— Provided entries —

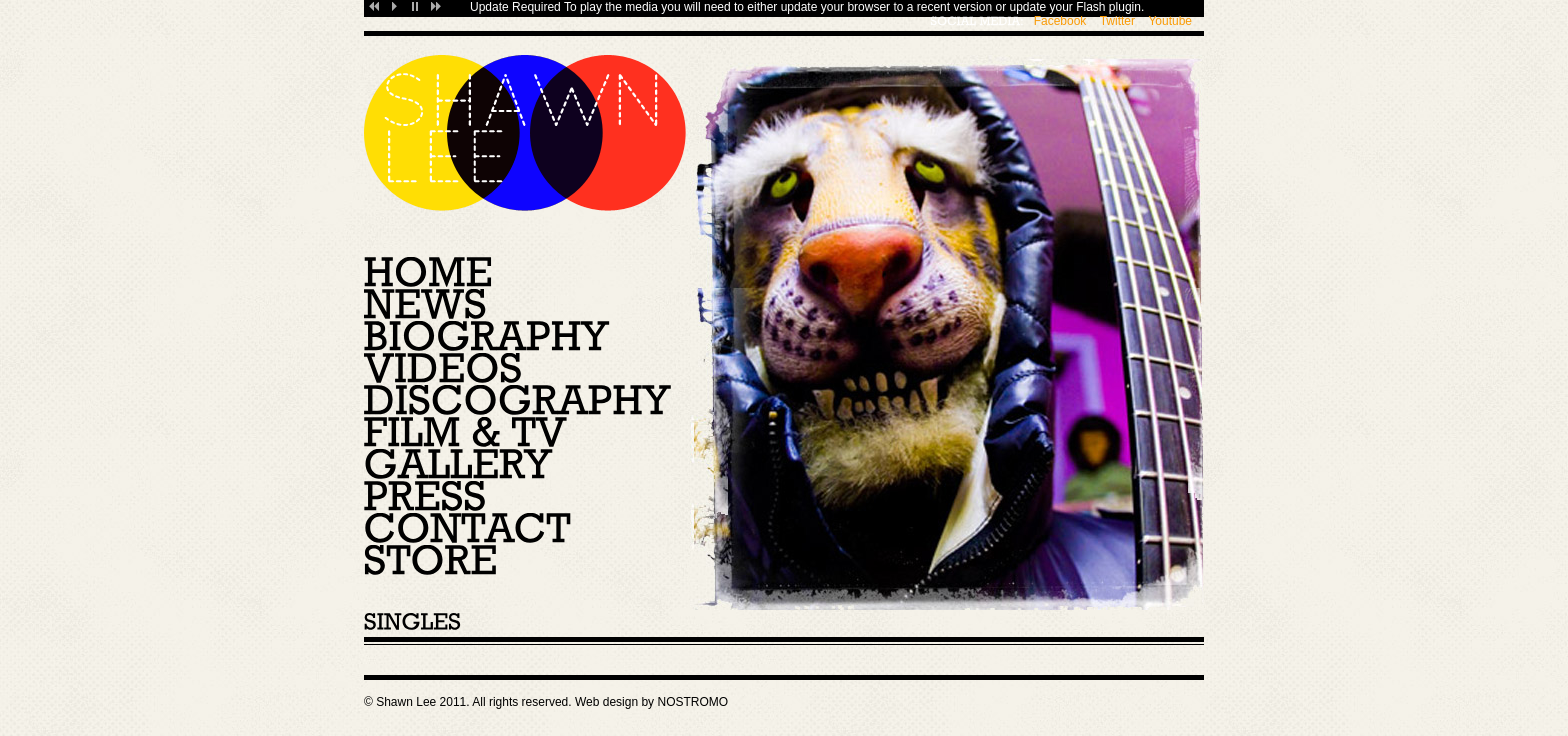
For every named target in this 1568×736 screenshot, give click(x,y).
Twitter (1117, 21)
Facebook (1060, 21)
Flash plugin (1108, 7)
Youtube (1170, 21)
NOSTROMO (692, 702)
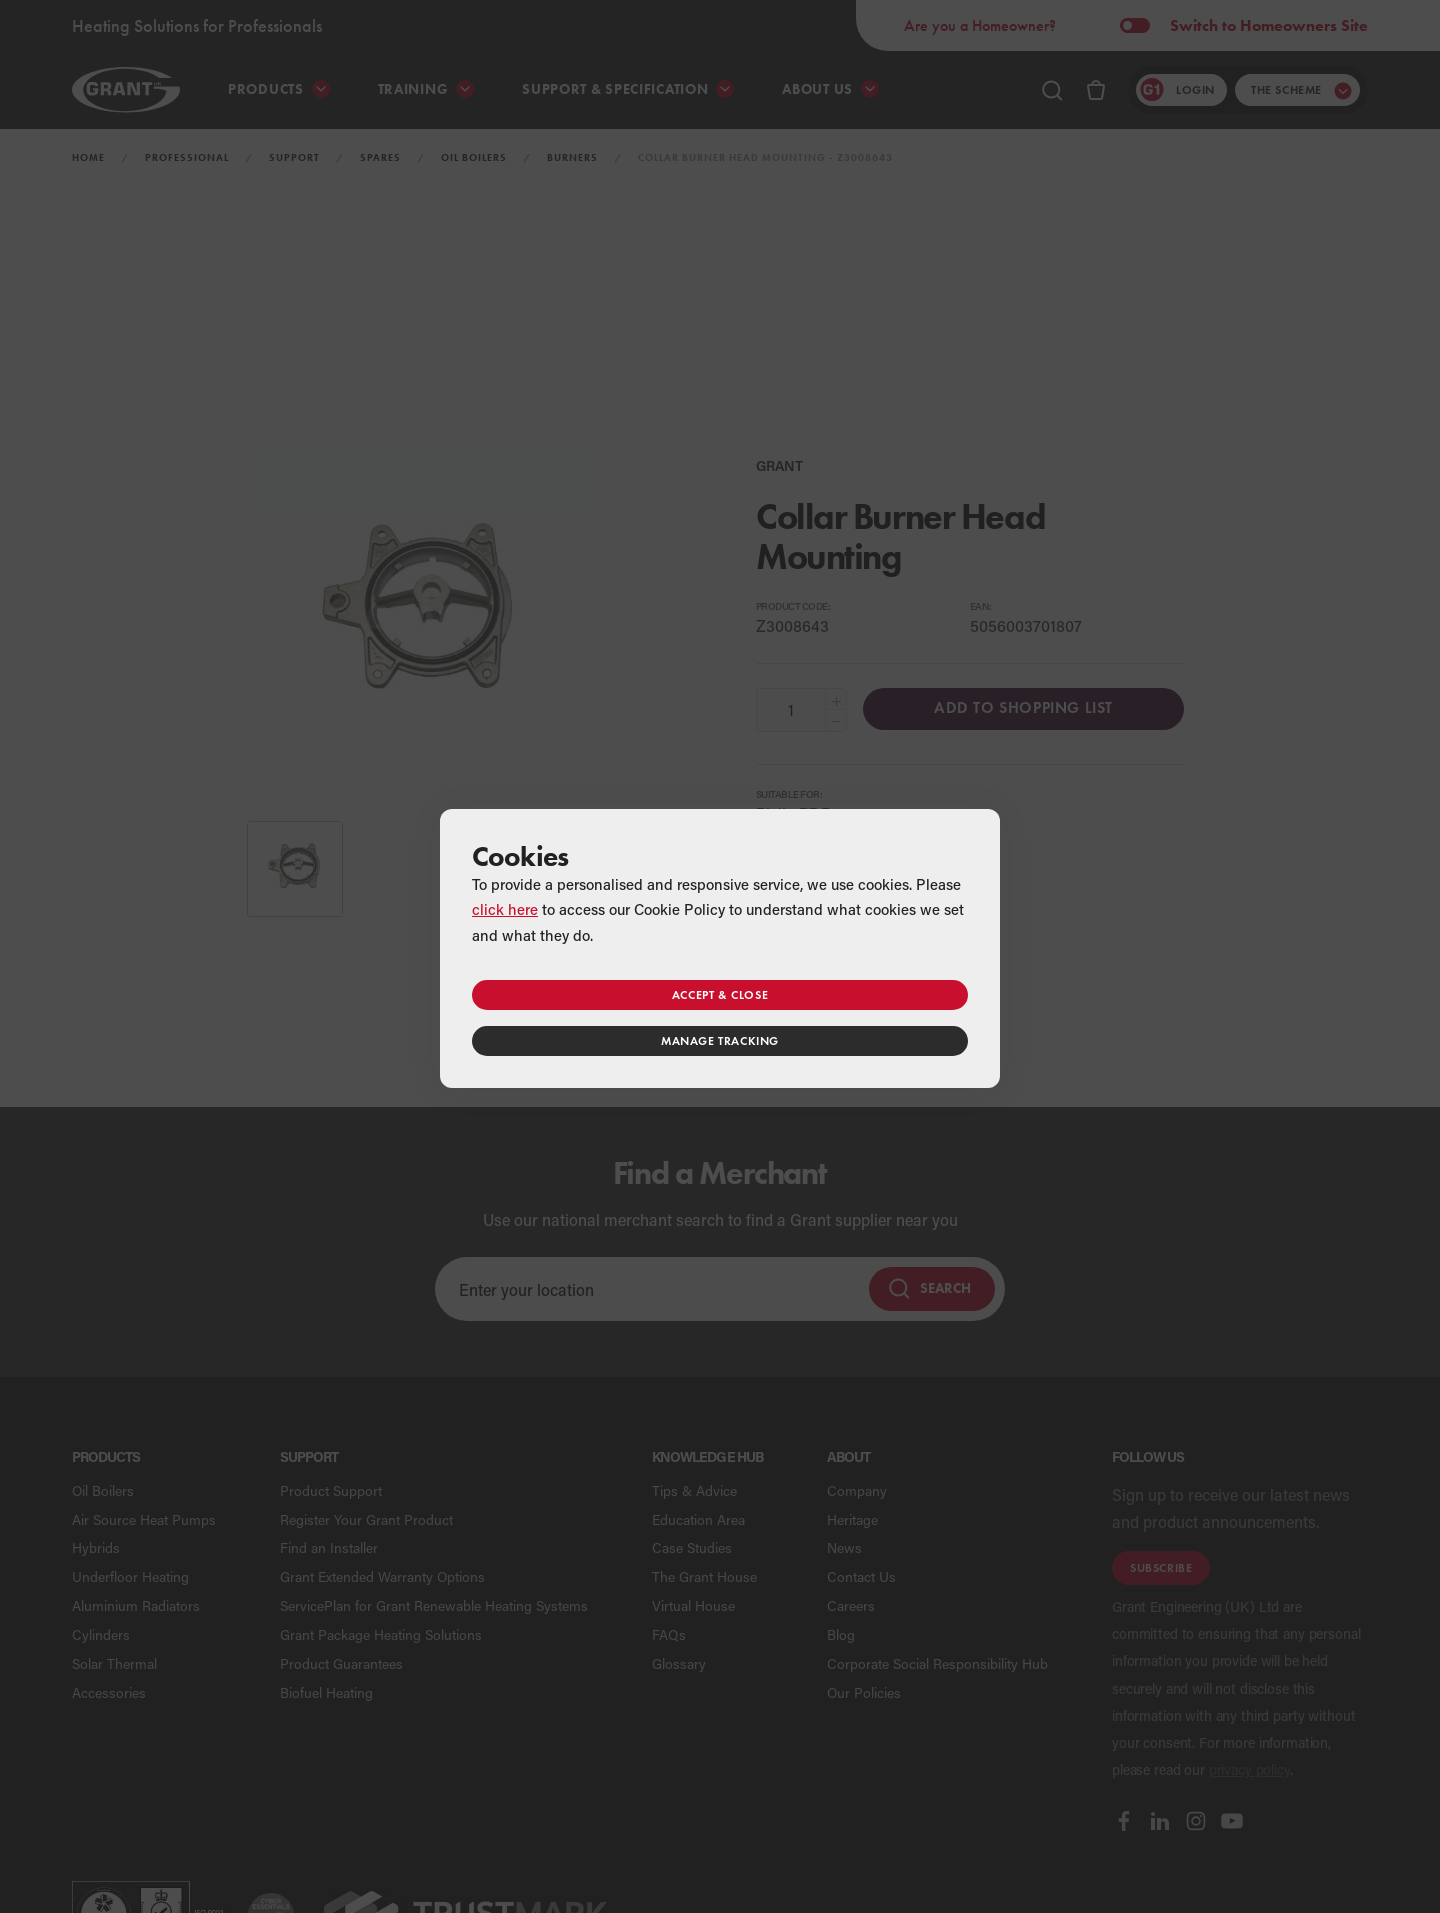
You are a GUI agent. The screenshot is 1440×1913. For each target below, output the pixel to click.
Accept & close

— Description of the task —
All text in the material above must be written out exactly; the images are to be skipped.

— Solved problem —
For every named target in this 1568×736 screenshot, give click(x,y).
Twitter (1117, 21)
Facebook (1060, 21)
Flash plugin (1108, 7)
Youtube (1170, 21)
NOSTROMO (692, 702)
You are a GUI agent. The screenshot is 1440×1913. For each target below, output the pixel to click.
Accept & close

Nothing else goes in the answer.